Their opportunity came sooner than they had hoped for—or wanted. It was about three o'clock in the morning when the telephone warning hummed loudly through the ship. Arcot answered.

Far to the east and south of them the line of scout planes that patrolled all the borders of Lanor had been broken. Instantaneously, it seemed, out of the dark, its lights obscured, the mighty Kaxorian craft had come, striking a tiny scout plane head on, destroying it utterly before the scout had a chance to turn from the path of the titanic ship. But even as the plane spun downward, the pilot had managed to release a magnesium flare, a blindingly brilliant light that floated down on a parachute, and in the blaze of the white light it gave off, the other scouts at a few miles distance had seen the mighty bulk of the Kaxorian plane. At once they had dropped to the ground and then, by telephone lines, had sent their report to far off Sonor.

In moments the interior of the Solarite became a scene of swift purposeful activity. All day the Terrestrians had been able to do so little in preparation for the conflict they knew must come, the battle for two worlds. They had wanted action, but they had no weapons except their invisibility and the atomic hydrogen. It would not sink a plane. It would only break open its armor, and they hoped, paralyze its crew. And on this alone they must pin their hopes.


VI

Arcot lifted the Solarite at once high into the air, and started toward the point on the border, where the plane had been seen crossing. In a short time Wade relieved him at the controls while he dressed.

They had been flying on in silence for about an hour, when suddenly Wade made out in the distance the great bulk of the plane, against the dull gray of the clouds, a mile or so above them. It seemed some monstrous black bat flying there against the sky, but down to the sensitive microphone on the side of the Solarite came the drone of the hundred mighty propellers as the great plane forged swiftly along.

Just how rapidly these giants moved, Arcot had not appreciated until he attempted to overtake this one.

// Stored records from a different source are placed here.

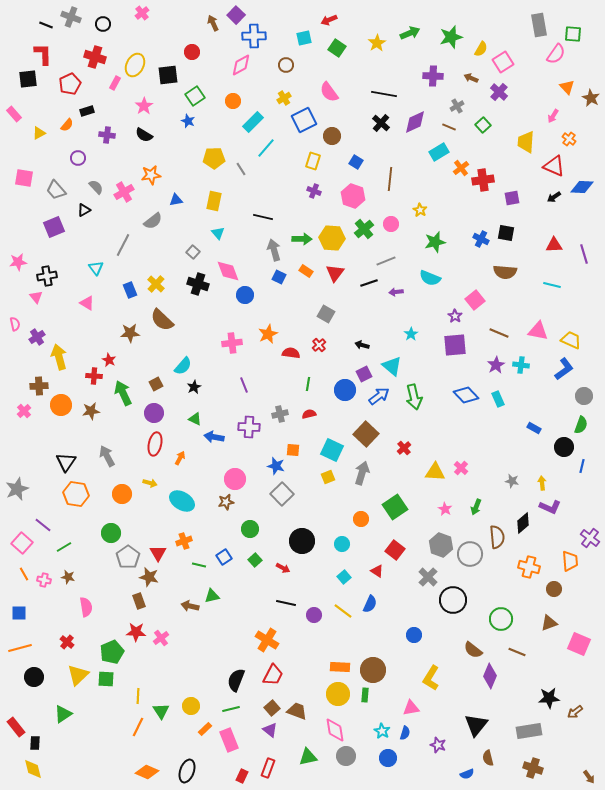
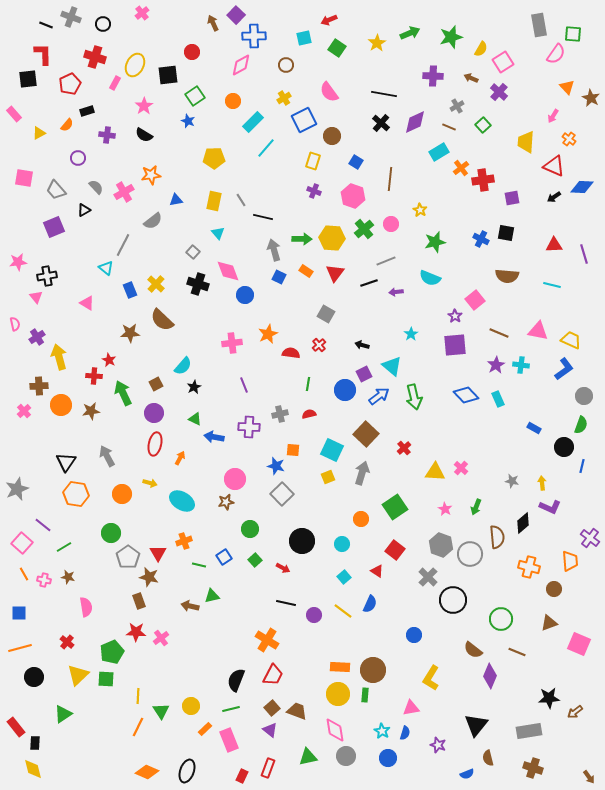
gray line at (241, 169): moved 31 px down
cyan triangle at (96, 268): moved 10 px right; rotated 14 degrees counterclockwise
brown semicircle at (505, 272): moved 2 px right, 4 px down
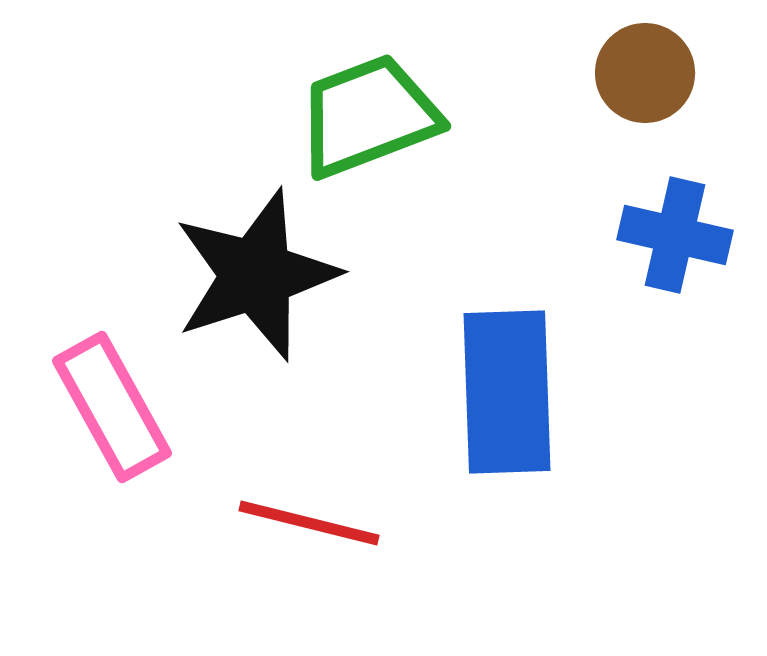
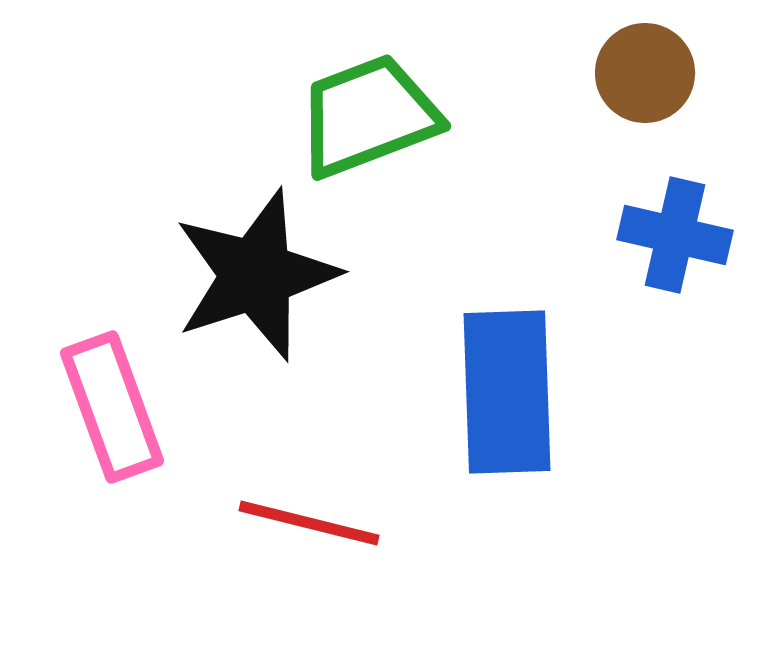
pink rectangle: rotated 9 degrees clockwise
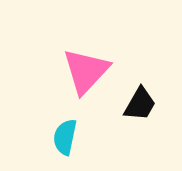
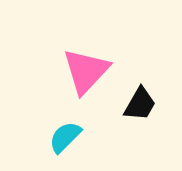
cyan semicircle: rotated 33 degrees clockwise
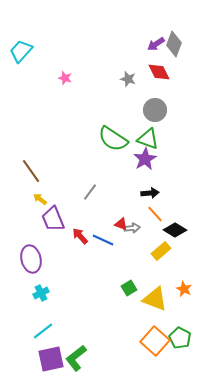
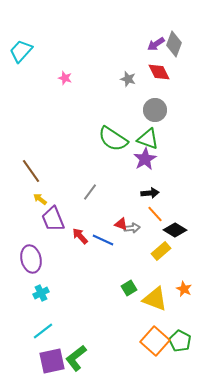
green pentagon: moved 3 px down
purple square: moved 1 px right, 2 px down
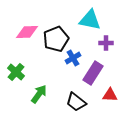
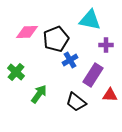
purple cross: moved 2 px down
blue cross: moved 3 px left, 2 px down
purple rectangle: moved 2 px down
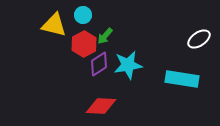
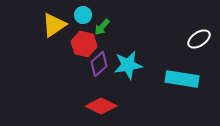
yellow triangle: rotated 48 degrees counterclockwise
green arrow: moved 3 px left, 9 px up
red hexagon: rotated 20 degrees counterclockwise
purple diamond: rotated 10 degrees counterclockwise
red diamond: rotated 24 degrees clockwise
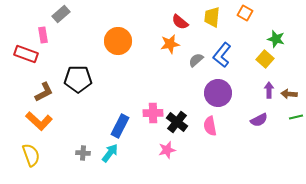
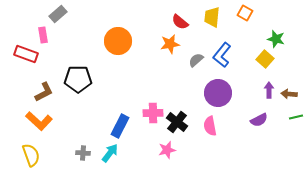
gray rectangle: moved 3 px left
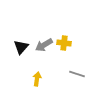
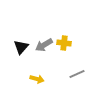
gray line: rotated 42 degrees counterclockwise
yellow arrow: rotated 96 degrees clockwise
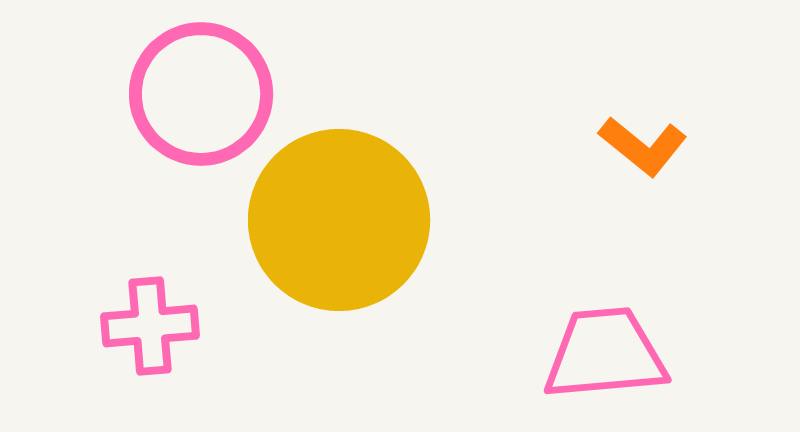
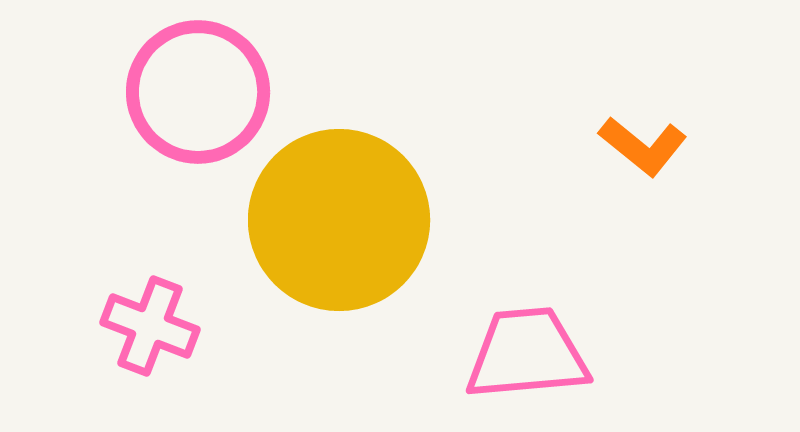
pink circle: moved 3 px left, 2 px up
pink cross: rotated 26 degrees clockwise
pink trapezoid: moved 78 px left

It was going over a mile a second now—a speed that demanded only that it move its own length in about five-eights of a second! It made this tremendous speed by streamlining and through sheer power.

The Solarite hovered high above the dark ship at length, the roar of the terrific air blast from its propellers below coming up to them as a mighty wave of sound that made their own craft tremble! The hundred gigantic propellers roaring below, however, would distribute their gas perfectly.

“We're going invisible,” Arcot exclaimed. “Look out!” There was a click as the switch shut, and the Solarite was as transparent as the air above it. Arcot drove his ship swiftly, above and ahead of the mighty colossus, then released the gas. There was a low hiss from the power room, barely detectable despite the vacuum that shut them off from the roar of the Kaxorian plane. The microphone had long since been disconnected. Out of the gas vent streamed a cloud of purplish gas, becoming faintly visible as it left the influence of the invisibility apparatus, but only to those who knew where to look for it. The men in that mighty plane could not see it as their machine bore down into the little cloud of gas.